En déclarant conforme à la Constitution l’article 5 de l’ordonnance du 22 décembre 1958 en ce qu’il dispose que les magistrats du parquet sont placés sous l’autorité du garde des Sceaux, il n’a pas retenu les arguments présentés par les trois organisations syndicales de magistrats sur l’incompatibilité de cet article avec les principes constitutionnels de séparation des pouvoirs et d’indépendance de la Justice.

La motivation est lapidaire et péremptoire : l’indépendance du parquet ne valait- elle vraiment que cinq lignes d’affirmations ?

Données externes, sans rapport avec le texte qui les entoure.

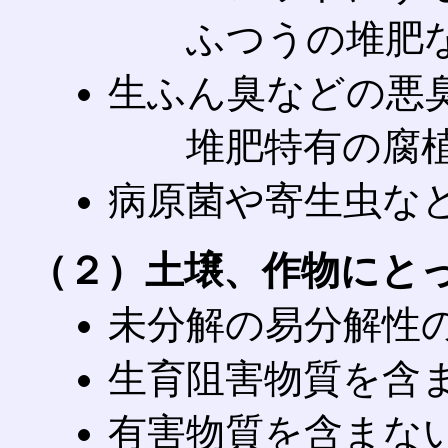
ふつうの堆肥なら
生ふん臭などの悪
堆肥特有の腐
病原菌や寄生虫な
（２）土壌、作物にと
未分解の易分解性
生育阻害物質を含
有害物質を含まな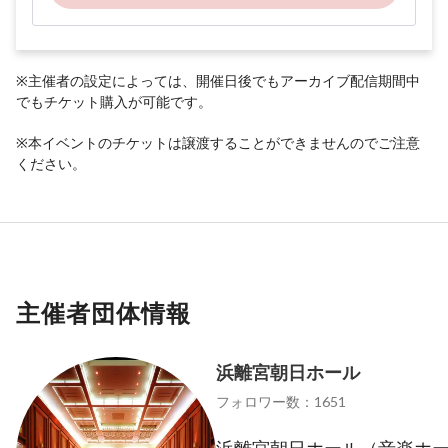
※主催者の設定によっては、開催日後でもアーカイブ配信期間中
でもチケット購入が可能です。
※本イベントのチケットは譲渡することができませんのでご注意
ください。
主催者団体情報
浜離宮朝日ホール
フォロワー数：1651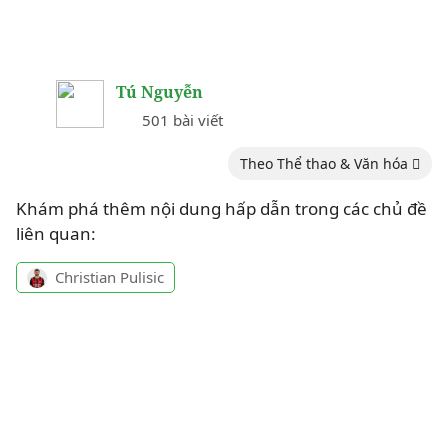
Tú Nguyễn
501 bài viết
Theo Thể thao & Văn hóa
Khám phá thêm nội dung hấp dẫn trong các chủ đề
liên quan:
Christian Pulisic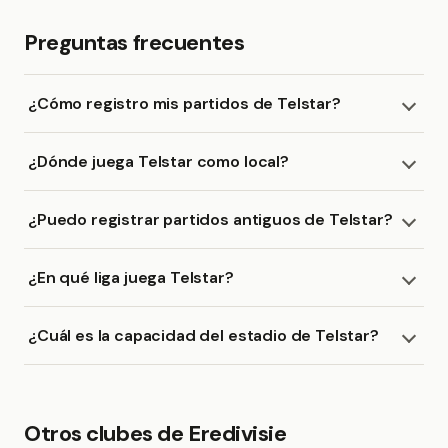
Preguntas frecuentes
¿Cómo registro mis partidos de Telstar?
¿Dónde juega Telstar como local?
¿Puedo registrar partidos antiguos de Telstar?
¿En qué liga juega Telstar?
¿Cuál es la capacidad del estadio de Telstar?
Otros clubes de Eredivisie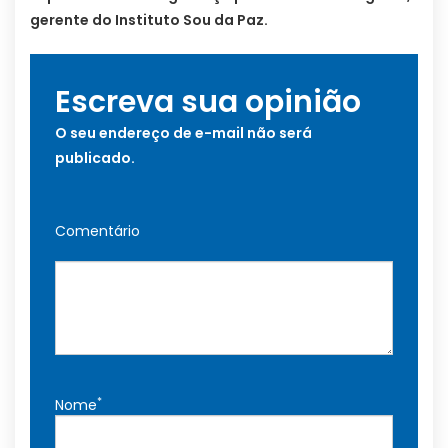
gerente do Instituto Sou da Paz.
Escreva sua opinião
O seu endereço de e-mail não será
publicado.
Comentário
*
Nome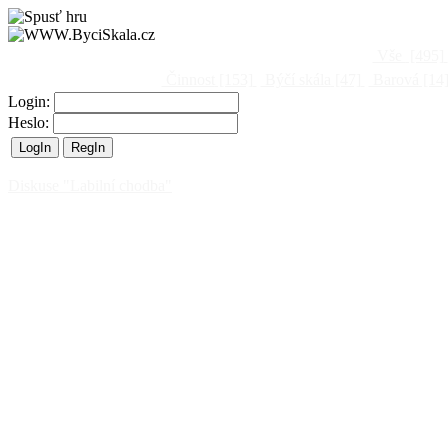
Vše
[495]
Činnost
[153]
Býčí skála
[47]
Barová
[14
Login:
Heslo:
Diskuse "Labilní chodba"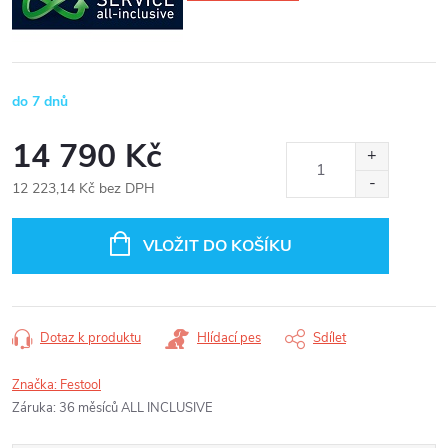
do 7 dnů
14 790 Kč
12 223,14 Kč bez DPH
Měrná
cena:
VLOŽIT DO KOŠÍKU
Dotaz k produktu
Hlídací pes
Sdílet
Značka:
Festool
Záruka
:
36 měsíců ALL INCLUSIVE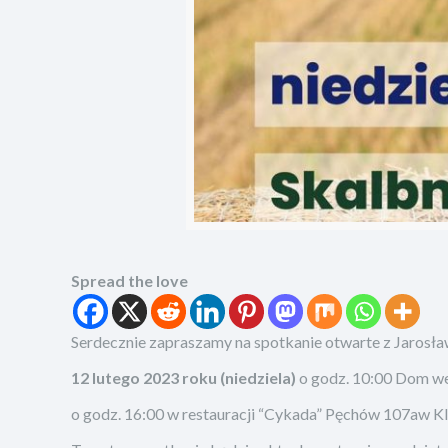
Spread the love
Serdecznie zapraszamy na spotkanie otwarte z Jarosł
12 lutego 2023 roku (niedziela)
o godz. 10:00 Dom we
o godz. 16:00 w restauracji “Cykada” Pęchów 107aw K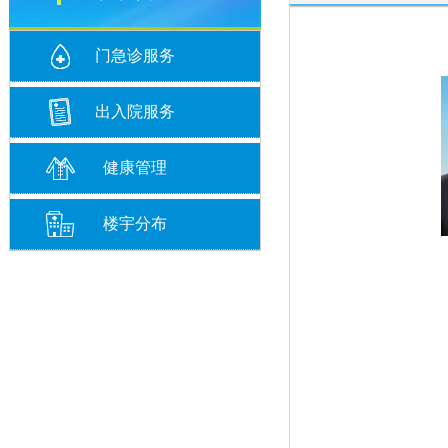
门急诊服务
出入院服务
健康管理
楼宇分布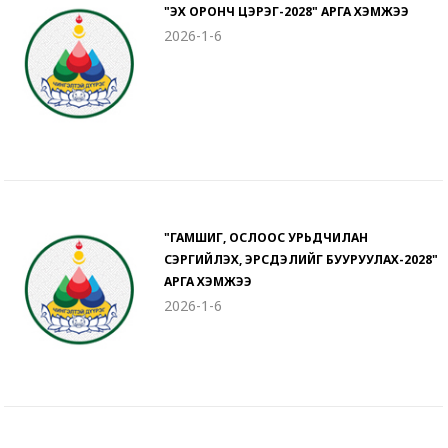
"ЭХ ОРОНЧ ЦЭРЭГ-2028" АРГА ХЭМЖЭЭ
2026-1-6
"ГАМШИГ, ОСЛООС УРЬДЧИЛАН
СЭРГИЙЛЭХ, ЭРСДЭЛИЙГ БУУРУУЛАХ-2028"
АРГА ХЭМЖЭЭ
2026-1-6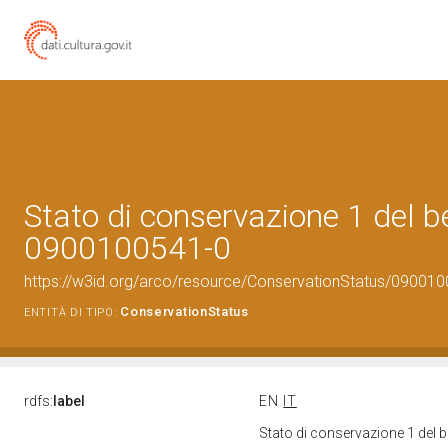
Stato di conservazione 1 del b
0900100541-0
https://w3id.org/arco/resource/ConservationStatus/090010
ConservationStatus
ENTITÀ DI TIPO:
rdfs:
label
EN
IT
Stato di conservazione 1 del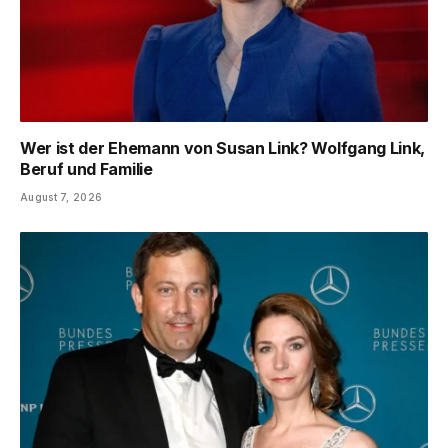
Wer ist der Ehemann von Susan Link? Wolfgang Link,
Beruf und Familie
August 7, 2026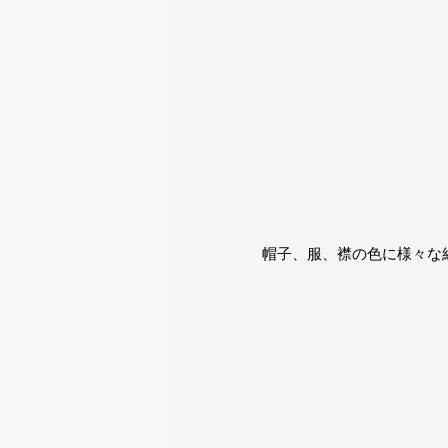
帽子、服、襟の色に様々な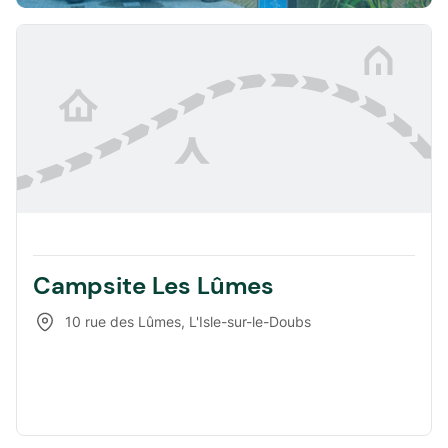
Campsite Les Lûmes
10 rue des Lûmes
,
L'Isle-sur-le-Doubs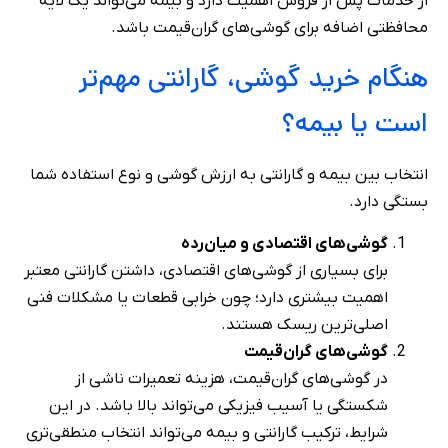
از خدمات پس از فروش اهمیت دارد و بیمه می‌تواند یک لایه
محافظتی اضافه برای گوشی‌های گران‌قیمت باشد.
هنگام خرید گوشی، گارانتی مهم‌تر
است یا بیمه؟
انتخاب بین بیمه و گارانتی به ارزش گوشی و نوع استفاده شما
بستگی دارد.
گوشی‌های اقتصادی و میان‌رده
برای بسیاری از گوشی‌های اقتصادی، داشتن گارانتی معتبر
اهمیت بیشتری دارد؛ چون خرابی قطعات یا مشکلات فنی
اصلی‌ترین ریسک هستند.
گوشی‌های گران‌قیمت
در گوشی‌های گران‌قیمت، هزینه تعمیرات ناشی از
شکستگی یا آسیب فیزیکی می‌تواند بالا باشد. در این
شرایط، ترکیب گارانتی و بیمه می‌تواند انتخاب منطقی‌تری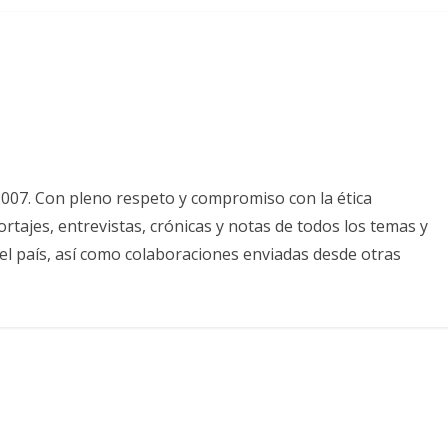
2007. Con pleno respeto y compromiso con la ética
tajes, entrevistas, crónicas y notas de todos los temas y
el país, así como colaboraciones enviadas desde otras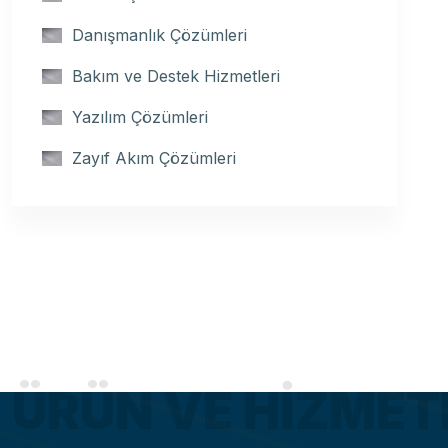
Danışmanlık Çözümleri
Bakım ve Destek Hizmetleri
Yazılım Çözümleri
Zayıf Akım Çözümleri
ÜRÜN VE HIZMET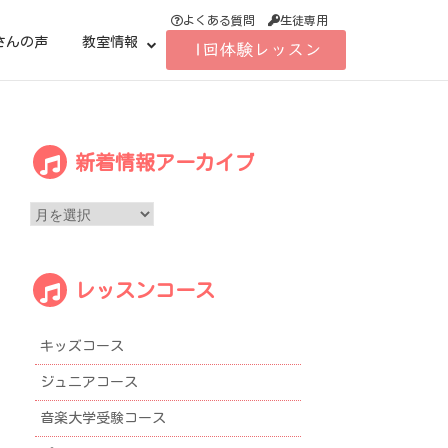
よくある質問
生徒専用
さんの声
教室情報
新
新着情報アーカイブ
着
情
報
ア
ー
レッスンコース
カ
イ
ブ
キッズコース
ジュニアコース
音楽大学受験コース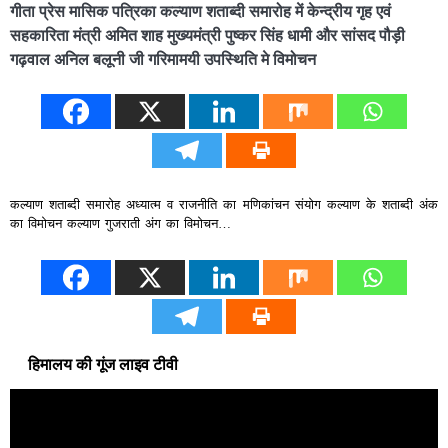
गीता प्रेस मासिक पत्रिका कल्याण शताब्दी समारोह में केन्द्रीय गृह एवं
सहकारिता मंत्री अमित शाह मुख्यमंत्री पुष्कर सिंह धामी और सांसद पौड़ी
गढ़वाल अनिल बलूनी जी गरिमामयी उपस्थिति मे विमोचन
कल्याण शताब्दी समारोह अध्यात्म व राजनीति का मणिकांचन संयोग कल्याण के शताब्दी अंक
का विमोचन कल्याण गुजराती अंग का विमोचन…
हिमालय की गूंज लाइव टीवी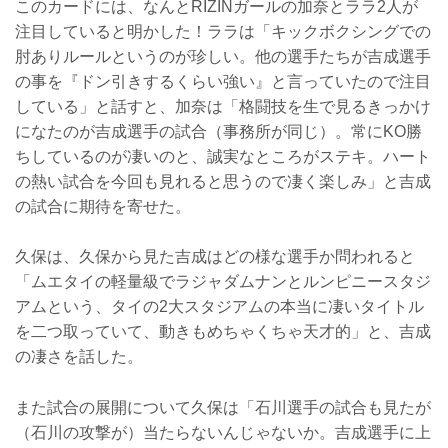
このカードには、なんとRIZINガールの加奈とララ2人が
注目していると明かした！ララは「キックボクシングでの
肘ありルールというのが珍しい。他の選手たちが吉成選手
の事を『ドン引きするくらい強い』と言っていたので注目
している」と話すと、加奈は「格闘技を生で見るきっかけ
になたのが吉成選手の試合（事務所が同じ）。常にKO勝
ちしているのが凄いのと、誠実なところがステキ。ハート
の熱い試合を今回も見れると思うので凄く楽しみ」と吉成
の試合に期待を寄せた。
久保は、久保から見た吉成はどの様な選手か問われると
「ムエタイの軽量級でラジャダムナンとルンピニースタジ
アムという、タイの2大スタジアムの本当に凄いタイトル
を二つ取っていて、動きもめちゃくちゃ天才的」と、吉成
の凄さを話した。
また試合の展開について久保は「石川選手の試合も見たが
（石川の攻撃が）当たらないんじゃないか。吉成選手に上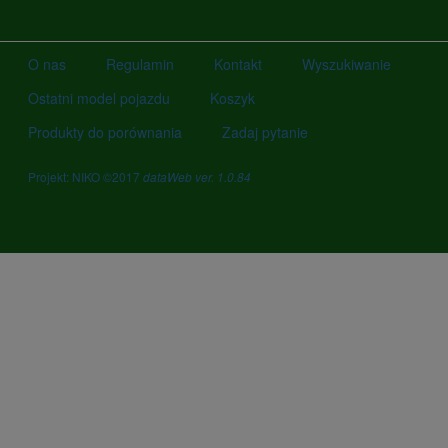
O nas
Regulamin
Kontakt
Wyszukiwanie
Ostatni model pojazdu
Koszyk
Produkty do porównania
Zadaj pytanie
Projekt: NIKO ©2017
dataWeb ver. 1.0.84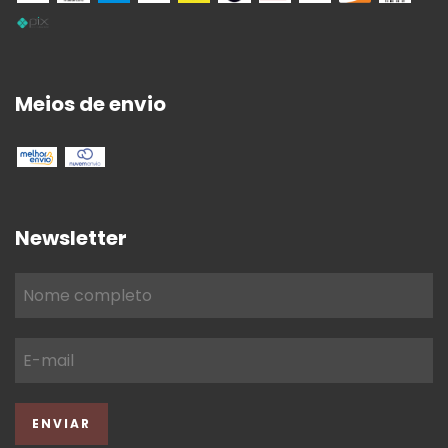
Meios de envio
Newsletter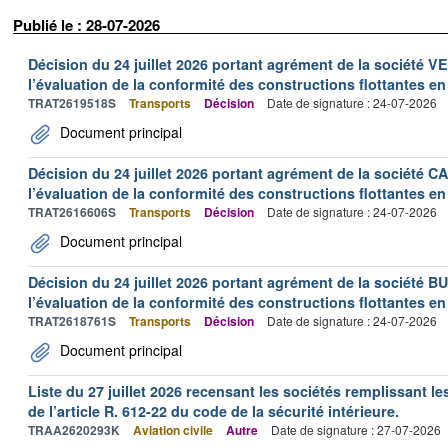
Publié le : 28-07-2026
Décision du 24 juillet 2026 portant agrément de la société 
l’évaluation de la conformité des constructions flottantes en
TRAT2619518S
Transports
Décision
Date de signature : 24-07-2026
Document principal
Décision du 24 juillet 2026 portant agrément de la société 
l’évaluation de la conformité des constructions flottantes en
TRAT2616606S
Transports
Décision
Date de signature : 24-07-2026
Document principal
Décision du 24 juillet 2026 portant agrément de la société 
l’évaluation de la conformité des constructions flottantes en
TRAT2618761S
Transports
Décision
Date de signature : 24-07-2026
Document principal
Liste du 27 juillet 2026 recensant les sociétés remplissant le
de l’article R. 612-22 du code de la sécurité intérieure.
TRAA2620293K
Aviation civile
Autre
Date de signature : 27-07-2026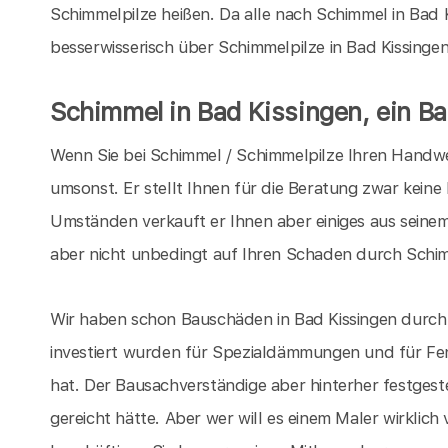
Schimmelpilze heißen. Da alle nach Schimmel in Bad K
besserwisserisch über Schimmelpilze in Bad Kissinge
Schimmel in Bad Kissingen, ein B
Wenn Sie bei Schimmel / Schimmelpilze Ihren Handwer
umsonst. Er stellt Ihnen für die Beratung zwar keine
Umständen verkauft er Ihnen aber einiges aus seinem
aber nicht unbedingt auf Ihren Schaden durch Schim
Wir haben schon Bauschäden in Bad Kissingen durch
investiert wurden für Spezialdämmungen und für Fe
hat. Der Bausachverständige aber hinterher festgeste
gereicht hätte. Aber wer will es einem Maler wirklich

Le Conseil n’assume plus ouvertement d’invoquer la traditionnelle « conception française » de la séparation des pouvoirs comme fondement à la subordination du ministère public. Il se drape dans des garanties législatives parcellaires, telles l’interdiction des instructions individuelles, feignant d’y voir la suffisante garantie de l’indépendance du parquet. La nomination et la discipline par le garde des Sceaux n’y sont pas vues pour ce qu’elles sont en réalité : des modes déguisés et différés d’immixtion dans les affaires particulières dans le contexte de l’accroissement des pouvoirs confiés aux parquets.

Son credo conservateur demeure. En affirmant que la Constitution assure une « conciliation équilibrée entre le principe d’indépendance de l’autorité judiciaire et les prérogatives que le gouvernement tient de l’article 20 de la Constitution », il porte une appréciation sur la Constitution par une décision politique qui va au delà du simple examen de conformité.

Il reste sourd à l’exigence, au sein du corps social, d’une interdiction d’immixtion du pouvoir exécutif dans le cours de la Justice et tourne ostensiblement le dos aux standards européens tels que posés par la jurisprudence de la CEDH.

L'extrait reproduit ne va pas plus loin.